# Description of the task:
This exercise calls for every line of the data below with the string "Letterpressing" in it.

*** Records for this task ***

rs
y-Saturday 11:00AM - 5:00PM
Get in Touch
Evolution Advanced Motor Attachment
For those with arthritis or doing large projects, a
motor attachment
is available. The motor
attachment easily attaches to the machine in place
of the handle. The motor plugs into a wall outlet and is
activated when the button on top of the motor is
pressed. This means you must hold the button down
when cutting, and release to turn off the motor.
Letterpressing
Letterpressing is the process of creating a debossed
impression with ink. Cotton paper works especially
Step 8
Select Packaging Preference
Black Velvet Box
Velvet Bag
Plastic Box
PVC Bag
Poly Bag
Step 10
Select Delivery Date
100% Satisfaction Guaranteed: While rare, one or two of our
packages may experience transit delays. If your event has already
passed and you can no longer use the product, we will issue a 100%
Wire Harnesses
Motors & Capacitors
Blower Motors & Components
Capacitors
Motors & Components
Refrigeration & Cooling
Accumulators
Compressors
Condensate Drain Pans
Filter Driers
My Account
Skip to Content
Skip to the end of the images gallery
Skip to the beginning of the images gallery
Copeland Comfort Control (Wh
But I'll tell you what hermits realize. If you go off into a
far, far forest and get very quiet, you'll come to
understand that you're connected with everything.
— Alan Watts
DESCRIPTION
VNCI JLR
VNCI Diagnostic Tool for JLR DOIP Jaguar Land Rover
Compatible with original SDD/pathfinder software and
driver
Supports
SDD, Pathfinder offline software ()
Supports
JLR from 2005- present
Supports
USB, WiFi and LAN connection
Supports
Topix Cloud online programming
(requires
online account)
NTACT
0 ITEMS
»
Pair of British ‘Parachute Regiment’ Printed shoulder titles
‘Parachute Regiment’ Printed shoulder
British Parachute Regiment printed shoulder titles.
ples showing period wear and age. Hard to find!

*** End of Records for this task ***

# Output of the exercise:
Letterpressing
Letterpressing is the process of creating a debossed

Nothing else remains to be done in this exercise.